## Supplied records
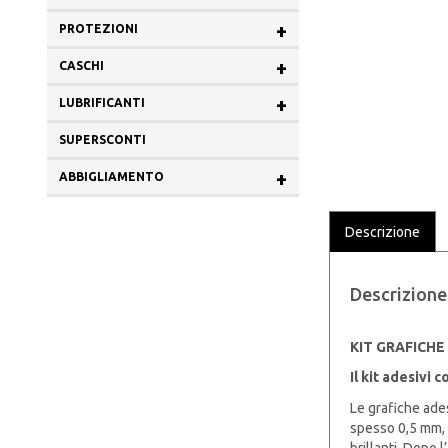
+
PROTEZIONI
+
CASCHI
+
LUBRIFICANTI
SUPERSCONTI
+
ABBIGLIAMENTO
Descrizione
Descrizione
KIT GRAFICHE
Il kit adesivi
Le grafiche ades
spesso 0,5 mm, m
brillanti. Dopo 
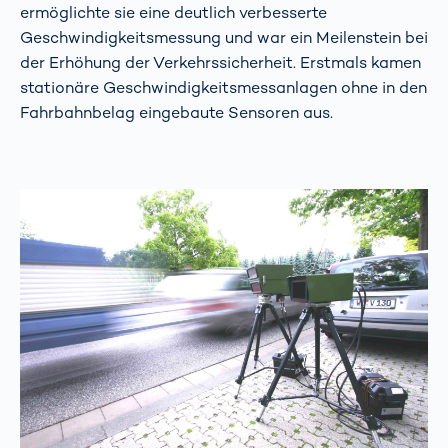
ermöglichte sie eine deutlich verbesserte
Geschwindigkeitsmessung und war ein Meilenstein bei
der Erhöhung der Verkehrssicherheit. Erstmals kamen
stationäre Geschwindigkeitsmessanlagen ohne in den
Fahrbahnbelag eingebaute Sensoren aus.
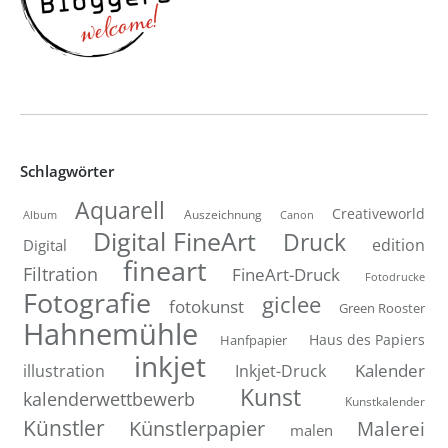
Schlagwörter
Aquarell
Creativeworld
Auszeichnung
Canon
Album
Digital FineArt
Druck
edition
Digital
fineart
Filtration
FineArt-Druck
Fotodrucke
Fotografie
giclee
fotokunst
Green Rooster
Hahnemühle
Hanfpapier
Haus des Papiers
inkjet
Inkjet-Druck
Kalender
illustration
Kunst
kalenderwettbewerb
Kunstkalender
Künstler
Künstlerpapier
Malerei
malen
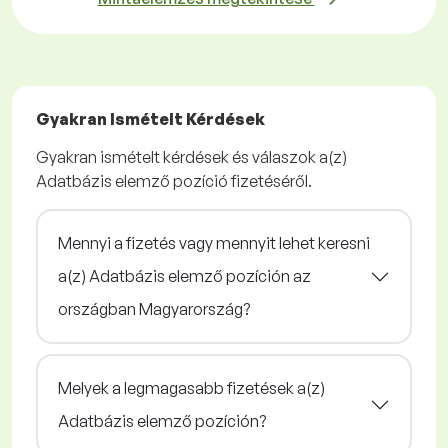
Gyakran Ismételt Kérdések
Gyakran ismételt kérdések és válaszok a(z)
Adatbázis elemző pozíció fizetéséről.
Mennyi a fizetés vagy mennyit lehet keresni
a(z) Adatbázis elemző pozíción az
országban Magyarország?
Melyek a legmagasabb fizetések a(z)
Adatbázis elemző pozíción?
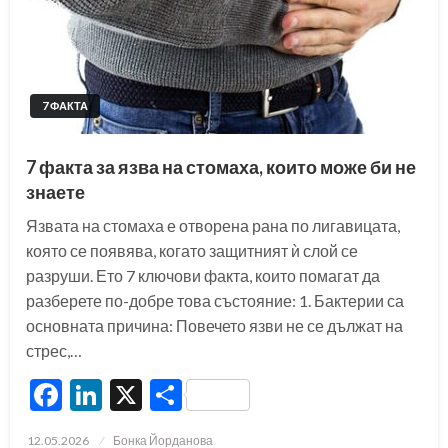
7 ФАКТА
7 факта за язва на стомаха, които може би не
знаете
Язвата на стомаха е отворена рана по лигавицата,
която се появява, когато защитният ѝ слой се
разруши. Ето 7 ключови факта, които помагат да
разберете по-добре това състояние: 1. Бактерии са
основната причина: Повечето язви не се дължат на
стрес,…
Facebook
LinkedIn
X
Share
Posted
12.05.2026
Бонка Йорданова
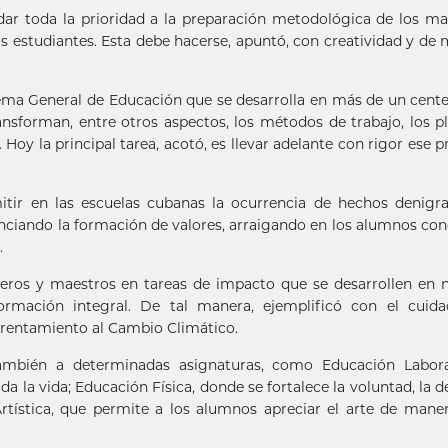
ar toda la prioridad a la preparación metodológica de los ma
os estudiantes. Esta debe hacerse, apuntó, con creatividad y de
stema General de Educación que se desarrolla en más de un cent
ansforman, entre otros aspectos, los métodos de trabajo, los p
Hoy la principal tarea, acotó, es llevar adelante con rigor ese p
itir en las escuelas cubanas la ocurrencia de hechos denigr
enciando la formación de valores, arraigando en los alumnos co
.
oneros y maestros en tareas de impacto que se desarrollen en 
ormación integral. De tal manera, ejemplificó con el cuida
frentamiento al Cambio Climático.
también a determinadas asignaturas, como Educación Labora
a la vida; Educación Física, donde se fortalece la voluntad, la d
rtística, que permite a los alumnos apreciar el arte de man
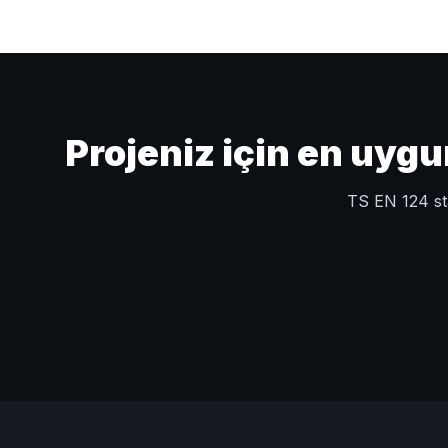
Projeniz için en uyg
TS EN 124 sta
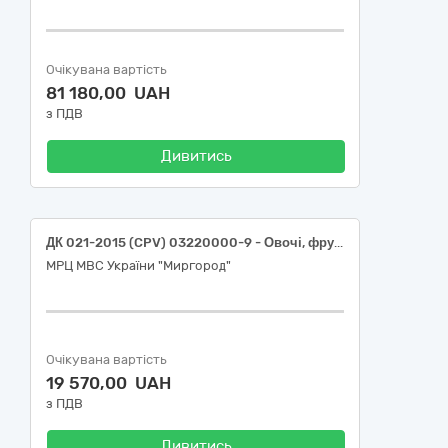
Очікувана вартість
81 180,00 UAH
з ПДВ
Дивитись
ДК 021-2015 (CPV) 03220000-9 - Овочі, фрукти та горіхи (Цибуля ріпчаста свіжа)
МРЦ МВС України "Миргород"
Очікувана вартість
19 570,00 UAH
з ПДВ
Дивитись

## Task objective
Check every line above for the string "стомаха", and copy the ones that have it.

## Answer to the exercise
7 факта за язва на стомаха, които може би не
Язвата на стомаха е отворена рана по лигавицата,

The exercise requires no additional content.